Leaving on a Jet Plane... or Not...
I’ve been feeling a bit awful about the environment. Recently, the news has been saturated with dire predictions of global warming and accusing all of us who fly regularly of killing off Third World crops and murdering polar bears. I’m not too bad, as far as environmental conscience goes: I don’t drive, nor leave my cell phone charger plugged in or TV on standby and I faithfully recycle (I even set an ex up with a friend recently). But the flying thing, I can’t get past. Last year, I went on no less than 16 plane journeys (counting the outbound and return as two), none of them really necessary if we are to be strict about it. Travel is the greatest passion in my life, I sometimes feel overwhelmed by how much of the globe I have yet to see. But if my zipping off with my seatbelt on whenever seated in case of unexpected turbulence is going to destroy parts of the globe I have yet to see, maybe I should just stay at home and sit quietly on my hands? When it comes to long haul travel, it’s not as though there is much choice. The quickest way to get to Australia while remaining in contact with Earth is by cargo ship (which doesn’t sound to me as though it’d have movies or individual chocolates with a cup of tea) and it takes at least 36 days. 36 days! My plans for 2007 do include a trip Down Under, but try as I might, I can’t find a spare couple of months for the journey there and back.
The worst part is, it’s not even as though I enjoy flying - I generally see it as a necessary evil between me and wherever I want to go. I am not a very good air passenger. During my outbound flight to Australia last summer, I got out of my seat in an attempt to alleviate claustrophobia, asked one of the cabin crew for some iced water and promptly fainted in the aisle, spectacularly depositing the iced water over an unfortunate row of people. Which doesn’t even compare to the time I was on my way to Vancouver, happily glugging back litres of water in an attempt to attain peachy perfect skin despite the 9 ½ hours in a pressurised cabin, when we hit some turbulence. Fairly bad turbulence, bad enough to necessitate the seat belt light going on for 40 minutes. Which is a long time by anyone’s standards, but trust me, it’s an eternity when you’ve just gulped no less than 2 litres of water. Finally, having resorted to undoing my jeans to ease the mountainous pressure on my bladder and squirming like never before, the seat belt light flicked off and I dashed out of my seat like, as they say, a bat out of hell. Relief was sweet - but also brief as the seat belt light flicked back on seconds after I’d sat down, and seconds after that, the plane plummeted so sharply that I was catapulted off the toilet and slammed in to the door with such force that I saw stars and my nose started to bleed. Which was bad enough, until I remind you what activity I’d been engaged in before the world fell from under me, and share that blood wasn’t the only bodily fluid lavishly sprayed all over the cubicle and my clothes. When I was about five, I wet myself at school and was sent home with my knickers in a paper bag, but never had I experienced sitting through the remaining four hours of the flight, an inevitable interrogation at Canadian Immigration then a taxi to my apartment in the West End in the same state. As I stared around with an indescribable horror, there was a knock on the door and a member of the cabin crew helpfully informed me that I had to go back to my seat as “we were experiencing some turbulence.” In the end, I got through the flight, the airport, and the taxi home… wearing a pair of pyjamas from First Class. Which is probably the closest I’ll ever get to flying First Class.

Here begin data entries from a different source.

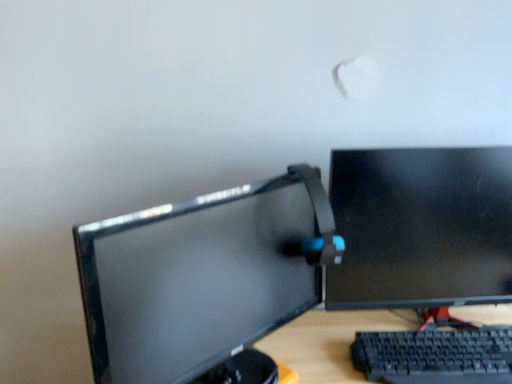 Question: Is matte black monitor at center, which appears as the first computer monitor when viewed from the left, in contact with black plastic keyboard at lower right?

Choices:
 (A) no
 (B) yes

Answer: (A)

Question: From a real-world perspective, is matte black monitor at center, arranged as the second computer monitor when viewed from the right, positioned over black plastic keyboard at lower right based on gravity?

Choices:
 (A) yes
 (B) no

Answer: (A)

Question: Is matte black monitor at center, which appears as the first computer monitor when viewed from the left, behind black plastic keyboard at lower right?

Choices:
 (A) yes
 (B) no

Answer: (B)

Question: Does matte black monitor at center, which appears as the first computer monitor when viewed from the left, have a lesser height compared to black plastic keyboard at lower right?

Choices:
 (A) no
 (B) yes

Answer: (A)

Question: Is matte black monitor at center, arranged as the second computer monitor when viewed from the right, not near black plastic keyboard at lower right?

Choices:
 (A) yes
 (B) no

Answer: (B)

Question: Can you confirm if matte black monitor at center, arranged as the second computer monitor when viewed from the right, is thinner than black plastic keyboard at lower right?

Choices:
 (A) yes
 (B) no

Answer: (A)

Question: Could you tell me if matte black monitor at center, arranged as the second computer monitor when viewed from the right, is turned towards black glossy monitor at right, the 1th computer monitor in the right-to-left sequence?

Choices:
 (A) yes
 (B) no

Answer: (B)

Question: Can you confirm if matte black monitor at center, arranged as the second computer monitor when viewed from the right, is bigger than black glossy monitor at right, the 1th computer monitor in the right-to-left sequence?

Choices:
 (A) no
 (B) yes

Answer: (B)

Question: Considering the relative sizes of matte black monitor at center, arranged as the second computer monitor when viewed from the right, and black glossy monitor at right, which appears as the 2th computer monitor when viewed from the left, in the image provided, is matte black monitor at center, arranged as the second computer monitor when viewed from the right, taller than black glossy monitor at right, which appears as the 2th computer monitor when viewed from the left,?

Choices:
 (A) no
 (B) yes

Answer: (A)

Question: Does matte black monitor at center, which appears as the first computer monitor when viewed from the left, come behind black glossy monitor at right, which appears as the 2th computer monitor when viewed from the left?

Choices:
 (A) yes
 (B) no

Answer: (B)

Question: Does matte black monitor at center, which appears as the first computer monitor when viewed from the left, have a greater width compared to black glossy monitor at right, the 1th computer monitor in the right-to-left sequence?

Choices:
 (A) no
 (B) yes

Answer: (B)

Question: Is matte black monitor at center, arranged as the second computer monitor when viewed from the right, positioned beyond the bounds of black glossy monitor at right, the 1th computer monitor in the right-to-left sequence?

Choices:
 (A) yes
 (B) no

Answer: (A)

Question: Can you confirm if black glossy monitor at right, the 1th computer monitor in the right-to-left sequence, is taller than black plastic keyboard at lower right?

So anyway. I’ve decided to give up short-haul flights. The rail system on the continent is fantastic, in fact, I’ve worked out that if you include journey to and from the airport, plus all the checking-in and security rigmarole, it’ll only take me a couple more hours to reach my parents’ in Geneva by Eurostar and TGV from Paris. Whether that will really do enough to reduce my carbon foot print I can’t be sure, but at least I will get to finish the journey wearing my own clothes.